Sariputta | Jataka | RADHA-JATAKA Sariputta

RADHA-JATAKA


“Saya sudah pulang,” dan seterusnya.

Kisah ini diceritakan oleh Sang Guru ketika berada di Jetavana, tentang seorang bhikkhu yang menyesal. Diceritakan bahwasanya Sang Guru bertanya kepadanya apakah dia benar-benar adalah seorang bhikkhu yang menyesal, dan dia mengiyakannya. Sewaktu ditanyakan apa alasannya, dia menjawab, “Karena nafsuku timbul ketika melihat wanita dengan dandanannya.” Kemudian Sang Guru berkata, “Bhikkhu, tidak ada yang bisa menjaga wanita sepenuhnya. Di masa lampau, para penjaga ditempatkan untuk menjaga pintu-pintu, tetapi masih saja mereka tidak bisa menjaganya agar aman; bahkan setelah Anda mendapatkannya, Anda tidak akan dapat mempertahankannya.” Kemudian Beliau menceritakan sebuah kisah masa lampau.

Dahulu kala ketika Brahmadatta adalah Raja Benares, Bodhisatta dilahirkan ke dunia sebagai seekor burung nuri. Namanya adalah Rādha (Radha) dan adiknya yang paling bungsu bernama Poṭṭhapāda (Potthapada). Sewaktu masih sangat muda, keduanya tertangkap oleh seorang penangkap burung dan diberikan kepada seorang brahmana di Benares. Brahmana itu memelihara mereka seperti anaknya sendiri. Tetapi istri brahmana tersebut adalah wanita yang jahat, tidak bisa dijaga. Suaminya kemudian harus bepergian untuk melaksanakan tugasnya dan berkata kepada burung-burung mudanya sebagai berikut, “ Tāta, saya akan pergi untuk melaksanakan tugasku. Jagalah ibumu setiap saat; perhatikanlah apakah ada laki-laki lain yang mengunjunginya.” Kemudian dia pergi, meninggalkan istrinya dalam pengawasan burung-burung mudanya.

Setelah dia pergi, wanita itu mulai melakukan perbuatan salah; siang dan malam tamu-tamu datang dan pergi—tidak ada habisnya.
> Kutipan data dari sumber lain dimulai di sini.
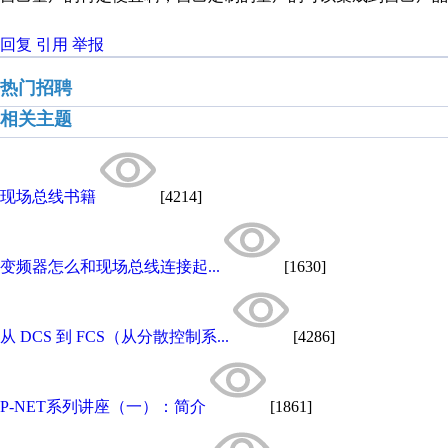
回复
引用
举报
热门招聘
相关主题
现场总线书籍
[4214]
变频器怎么和现场总线连接起...
[1630]
从 DCS 到 FCS（从分散控制系...
[4286]
P-NET系列讲座（一）：简介
[1861]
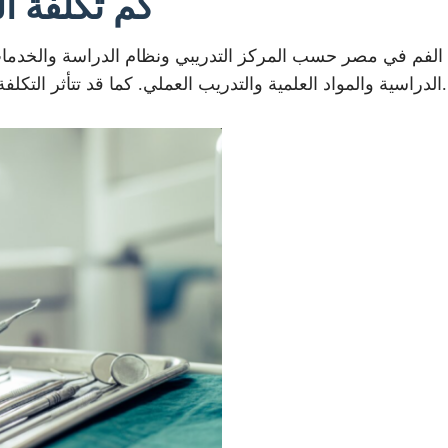
كم تكلفة ا
 الفم في مصر حسب المركز التدريبي ونظام الدراسة والخدمات
الدراسية والمواد العلمية والتدريب العملي. كما قد تتأثر التكلفة بمستوى الدعم الأكاديمي وعدد الساعات التدريبية.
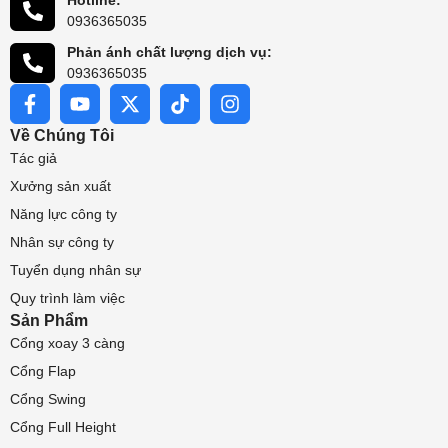
Hotline:
0936365035
Phản ánh chất lượng dịch vụ:
0936365035
Về Chúng Tôi
Tác giả
Xưởng sản xuất
Năng lực công ty
Nhân sự công ty
Tuyển dụng nhân sự
Quy trình làm việc
Sản Phẩm
Cổng xoay 3 càng
Cổng Flap
Cổng Swing
Cổng Full Height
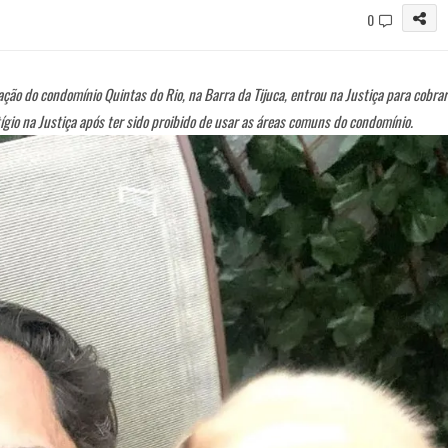
0
ção do condomínio Quintas do Rio, na Barra da Tijuca, entrou na Justiça para cobrar
itígio na Justiça após ter sido proibido de usar as áreas comuns do condomínio.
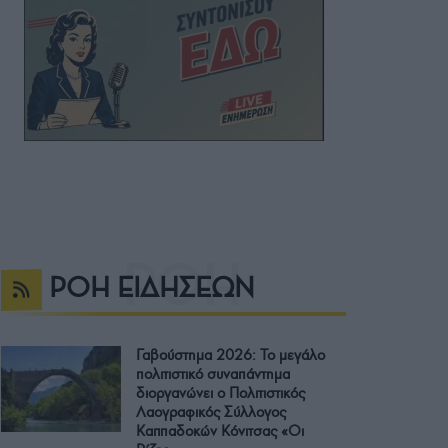
ΡΟΗ ΕΙΔΗΣΕΩΝ
Γαβούστημα 2026: Το μεγάλο
πολιτιστικό συναπάντημα
διοργανώνει ο Πολιτιστικός
Λαογραφικός Σύλλογος
Καππαδοκών Κόνιτσας «Οι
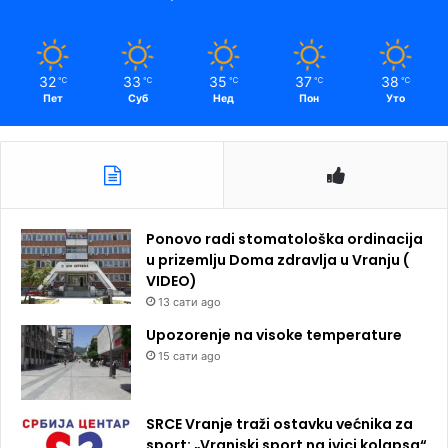
32
33
35
37
38
℃
℃
℃
℃
℃
Пет
Суб
Нед
Пон
Уто
Ponovo radi stomatološka ordinacija
u prizemlju Doma zdravlja u Vranju (
VIDEO)
13 сати ago
Upozorenje na visoke temperature
15 сати ago
SRCE Vranje traži ostavku većnika za
sport: „Vranjski sport na ivici kolapsa“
Potthapada, yang memerhatikan hal ini, berkata kepada Radha—“Tuan kita memercayakan wanita ini kepada kita dan sekarang dia melakukan perbuatan yang salah. Saya akan berbicara kepadanya.” “Jangan,” kata Radha. Tetapi Potthapada tidak mendengarkannya. “Bu,” katanya, “mengapa Anda melakukan perbuatan yang salah?” Betapa wanita itu ingin membunuhnya! Tetapi dengan berpura-pura seakan-akan dia hendak membelainya, dia memanggilnya, “ Tāta , kamu adalah putraku! Saya tidak akan pernah melakukannya lagi! Kemarilah, Sayang!” Maka dia pun keluar; kemudian wanita itu menangkapnya dan sambil berteriak, “Apa! Kamu menceramahiku! Kamu tidak tahu diri!” Kemudian wanita itu menekan lehernya dan melemparnya ke tungku. Brahmana tersebut pulang. Setelah beristirahat, dia bertanya kepada Bodhisatta: “Baiklah, Tāta , bagaimana dengan ibumu—apakah dia melakukan perbuatan yang salah atau tidak?” dan sambil bertanya, dia mengulangi bait pertama:—

Saya sudah pulang, perjalanan telah selesai dan sekarang saya di rumah lagi; Ayo katakan padaku; apakah ibumu setia? Apakah dia berselingkuh dengan laki-laki lain?

Radha menjawab, “Ayah, para bijak tidak akan mengatakan hal-hal yang tidak mendatangkan kebaikan, baik itu telah terjadi maupun tidak terjadi.” Kemudian dia menjelaskannya dengan mengulangi bait kedua: Karena apa yang dikatakannya sekarang dia terbaring mati, terbakar menjadi abu di sana; Tidaklah baik untuk mengatakan kebenarannya, kalau tidak, saya akan bernasib seperti Potthapada.

Demikian Bodhisatta menguraikannya kepada brahmana itu, kemudian dia melanjutkan—“Ini juga bukanlah tempat yang cocok untuk kutempati,” kemudian setelah mengucapkan selamat tinggal kepada brahmana tersebut, dia terbang pergi ke dalam hutan.

Setelah Sang Guru mengakhiri uraian ini, Beliau memaklumkan kebenaran-kebenaran dan mempertautkan kisah kelahiran mereka:—Di akhir kebenaran-kebenaran, bhikkhu yang menyesal itu mencapai tingkat kesucian Sotāpanna :—“ Ānanda adalah Poṭṭhapāda (Potthapada), dan Aku sendiri adalah Rādha (Radha).”